Syntax	cmntop 32997	The class of n-manifold topologies.
class ManTop
Definition	df-mntop 32998*	Define the class of 𝑁-manifold topologies, as second countable Hausdorff topologies locally homeomorphic to a ball of the Euclidean space of dimension 𝑁. (Contributed by Thierry Arnoux, 22-Dec-2019.)
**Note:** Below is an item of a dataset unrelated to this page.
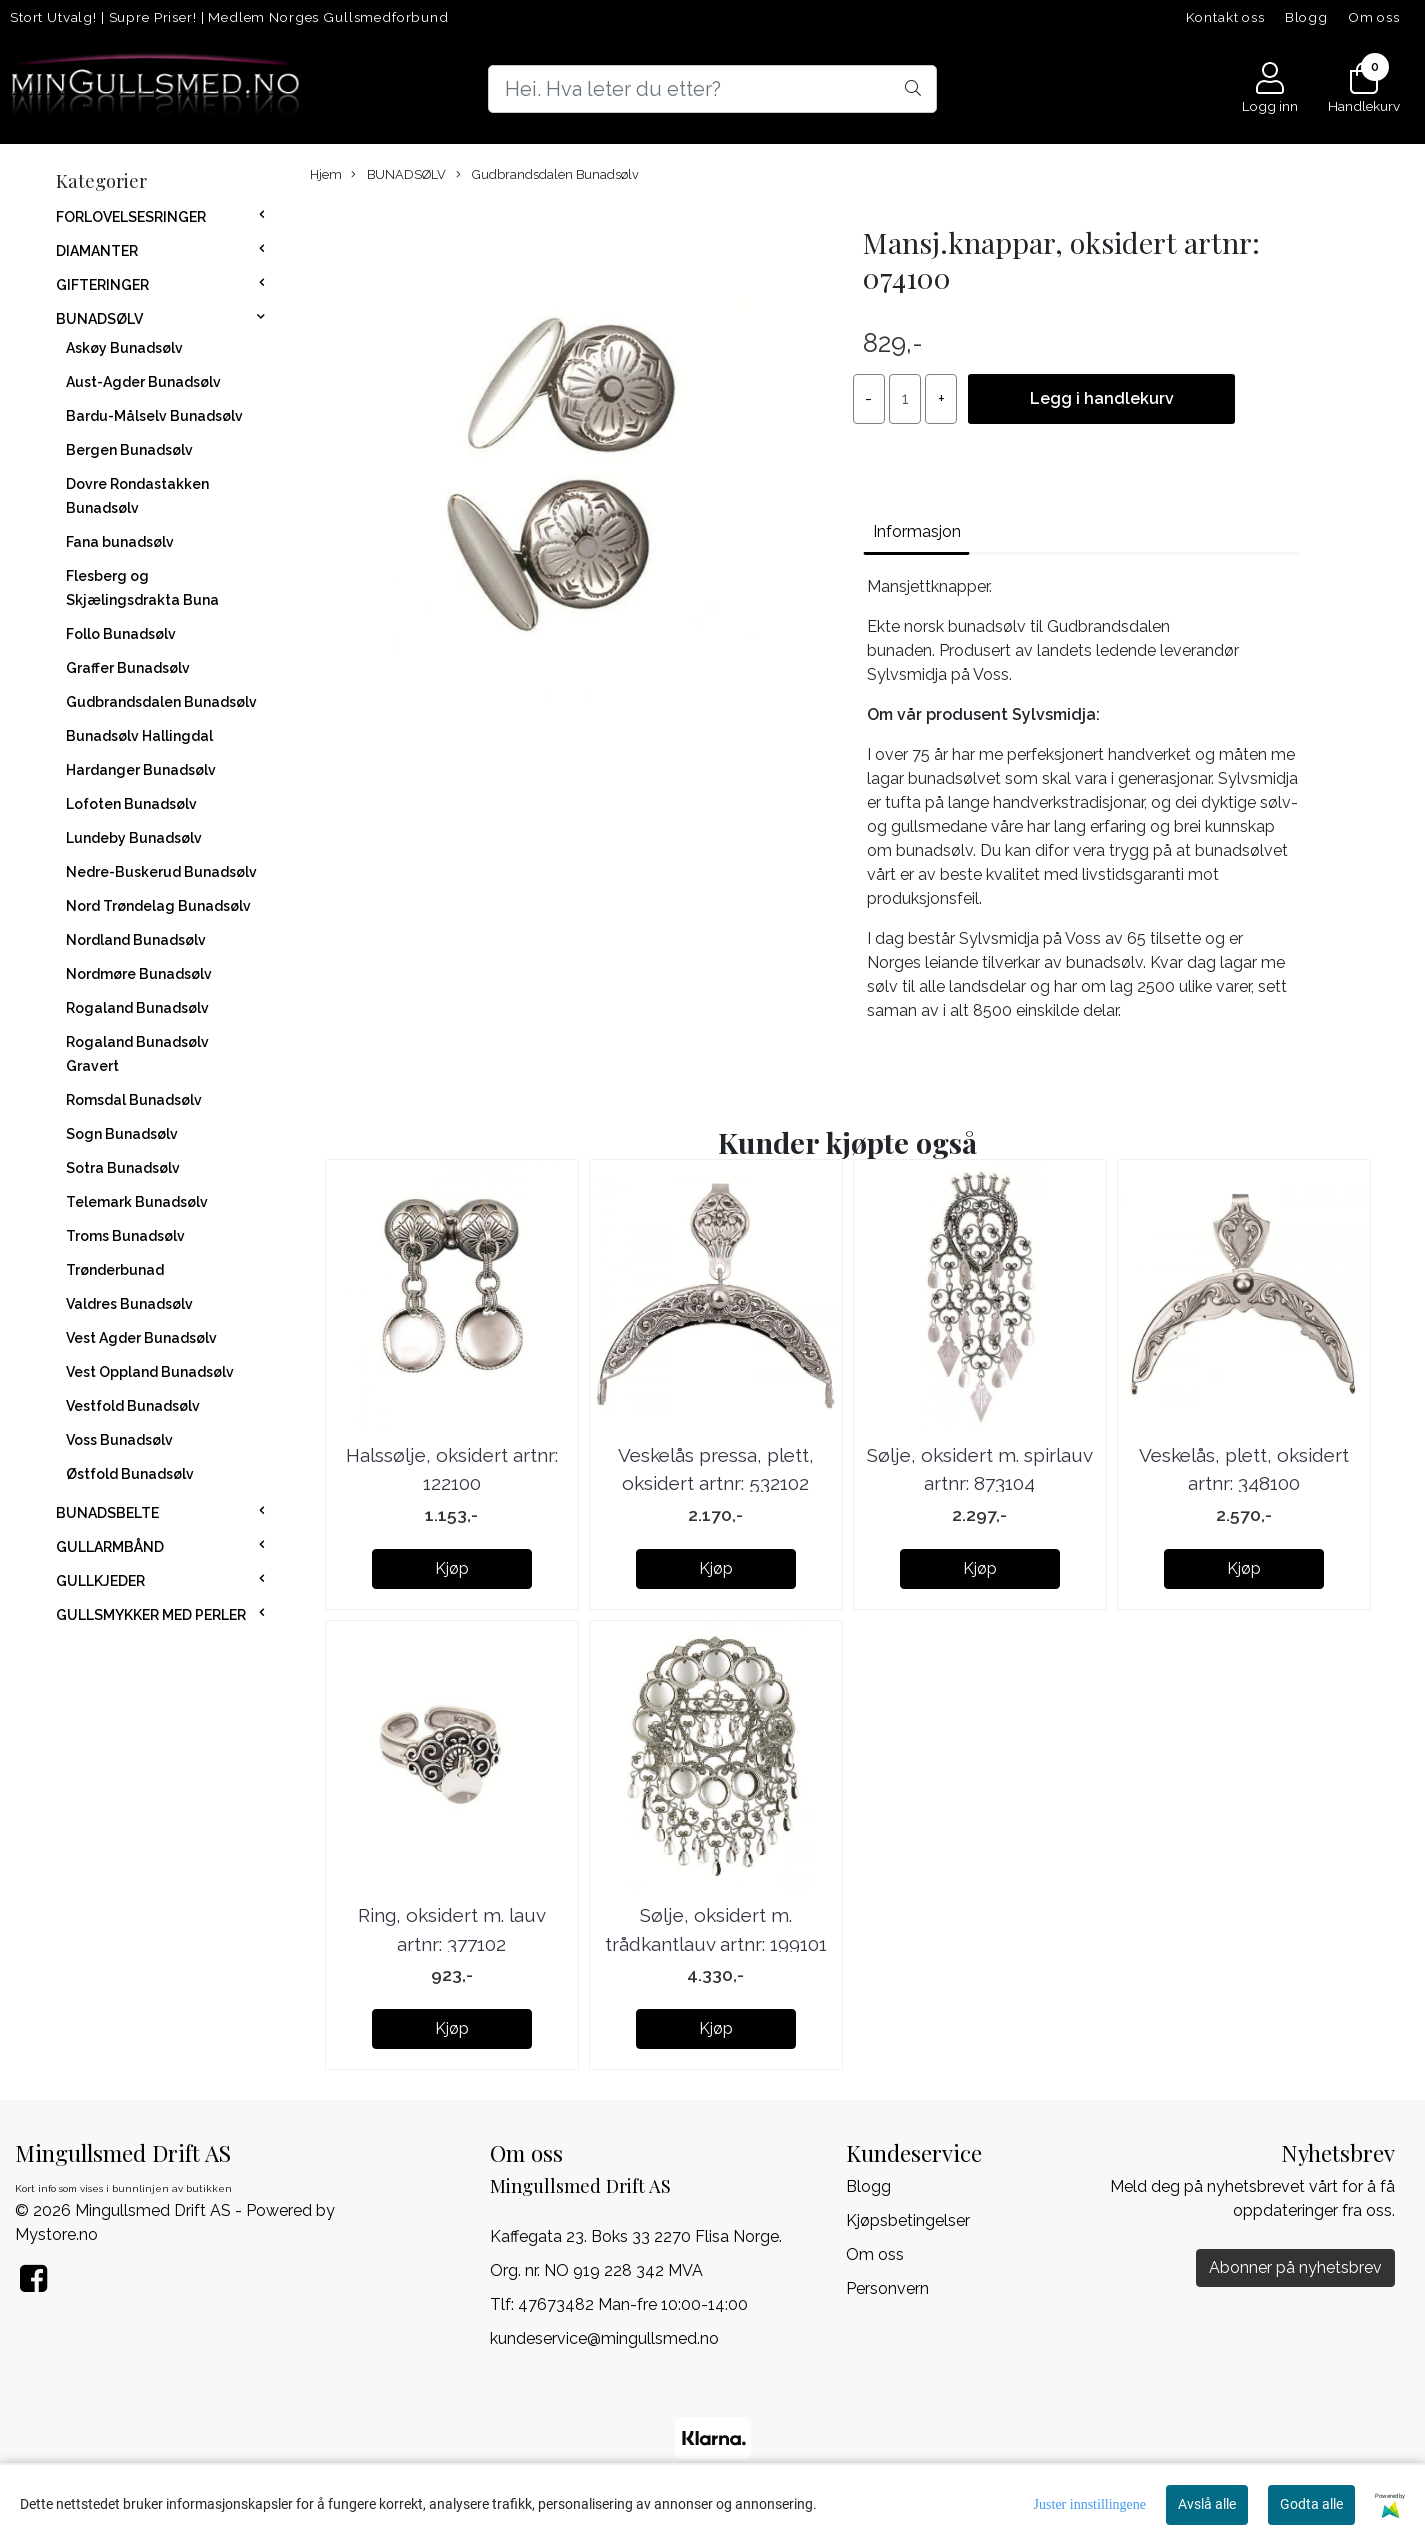  Describe the element at coordinates (150, 1372) in the screenshot. I see `Vest Oppland Bunadsølv` at that location.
⊢ ManTop = {⟨𝑛, 𝑗⟩ ∣ (𝑛 ∈ ℕ0 ∧ (𝑗 ∈ 2ndω ∧ 𝑗 ∈ Haus ∧ 𝑗 ∈ Locally [(TopOpen‘(𝔼hil‘𝑛))] ≃ ))}
Theorem	relmntop 32999	Manifold is a relation. (Contributed by Thierry Arnoux, 28-Dec-2019.)
⊢ Rel ManTop
Theorem	ismntoplly 33000	Property of being a manifold. (Contributed by Thierry Arnoux, 28-Dec-2019.)
⊢ ((𝑁 ∈ ℕ0 ∧ 𝐽 ∈ 𝑉) → (𝑁ManTop𝐽 ↔ (𝐽 ∈ 2ndω ∧ 𝐽 ∈ Haus ∧ 𝐽 ∈ Locally [(TopOpen‘(𝔼hil‘𝑁))] ≃ )))